The thought had occurred to her as soon as she saw the knot of gawkers standing on the street in front of the house, but she hadn’t wanted to voice the idea, for fear of giving it oxygen.

“You think somebody might have set this fire—intentionally?” she asked. “Could it have something to do with Lanier Ragan?”

“I’m not an arson investigator. It’s been all over the news about the investigation into her disappearance being reopened. Maybe someone doesn’t want you messing around with this house.”
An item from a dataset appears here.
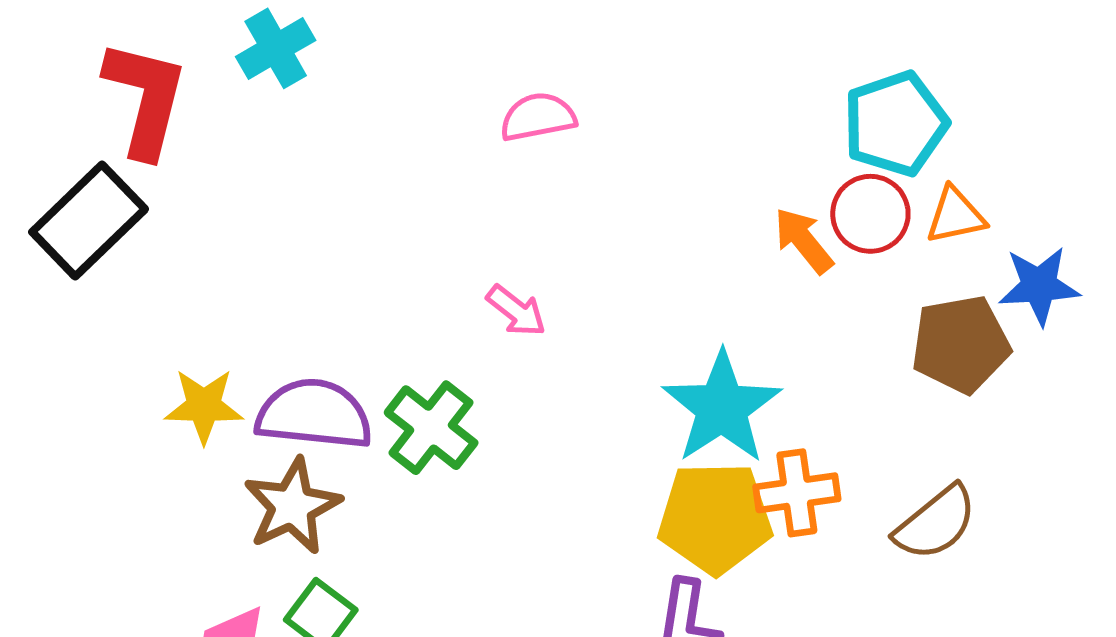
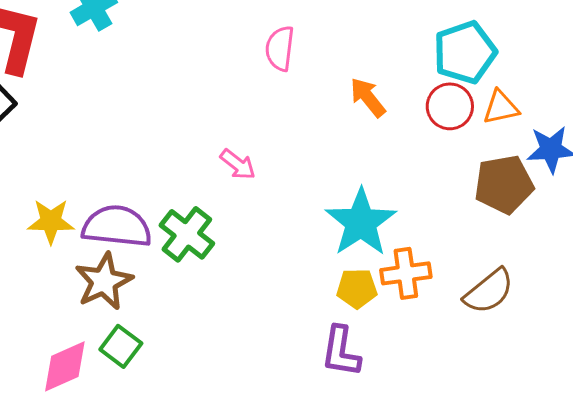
pink semicircle: (538, 117) -> (280, 48), moved, turned -72
orange arrow: (804, 241) -> (368, 97), moved
yellow pentagon: (715, 518) -> (357, 288), size x0.6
“Do you know Howard Rice? The city’s code enforcement officer? He’s issued us two different citations for code violations. Someone reported us to the city for cutting down what he says were mature trees. They weren’t. Just a bunch of stunted scrub pines, palmettos, and weeds. That was a thousand-dollar fine. A couple days later, he came by to slap me with a two-hundred-dollar fine for violating the city’s noise ordinance. He said neighbors had been complaining. But nobody’s voiced any complaints to me.”

“Don’t know this Rice guy,” Mak said.

“You don’t want to. I’m just wondering if whoever ratted us out to Inspector Gadget might have gotten mad enough to set fire to the dumpster.”

“You mean, as a warning?” Mak asked.

“They could have been trying to burn down the whole house. That firefighter told me if we hadn’t seen the smoke when we did, this house would’ve burnt to the ground.”

The cop was silent for a moment. “Who’d want to do something like that? And why?”

“I guess it could be a really pissed-off neighbor. Or maybe someone who’s really pissed off that I bought his house ‘out from under him’ as he put it.”

“You’re talking about Holland Creedmore,” Mak said. “Maybe it’s time Junior and I had a discussion.”

29

Almost Famous

Mo was standing in the bathroom, shaving, when he heard his phone.

Da-dum. Da-dum, da-dum, dum, dum, dum. The ringtone was unmistakable. Every time he heard it he pictured Roy Scheider backing away from the hull of that fishing boat in the shark-infested waters of Cape Cod. But it was barely six A.M. in Savannah. What was she doing up at this ungodly hour on the West Coast?

“Rebecca?”

“Mo! You’re a genius. OMG, these photos are priceless.”

“What photos are we talking about?” He went back into the bathroom and unplugged the electric shaver, looked in the mirror. His face looked like an unmade bed. He tried to remember the source of the quote, but it was too early.

“On TMZ. Your stars. Hattie and Trae. Staring into each other’s eyes, kissing, caressing each other’s faces. Caught in action. These photos are perfection.”

He put her on loudspeaker and typed “TMZ” into the search engine on his phone. Right below the stories of a spectacular Hollywood divorce and an even more spectacular story about a married US senator from a blue state being caught red-handed with a same-sex lover, he spotted the headline: DASHING HPTV DESIGNER GETS STEAMY WITH SAVANNAH COSTAR.

The photos had the blurry, sleazy tabloid quality that sold advertising and launched or sunk celebrity careers, depending on the public’s mood that day. And just as Rebecca had said, they showed Hattie in a series of candid, candlelit shots, kissing and mooning at Trae Bartholomew, who was gazing at her with the look of a starving leopard considering a baby giraffe. From the look of the photos, they’d been taken at a local restaurant. And from the look of it, Hattie wasn’t exactly fighting Trae off with a steak knife.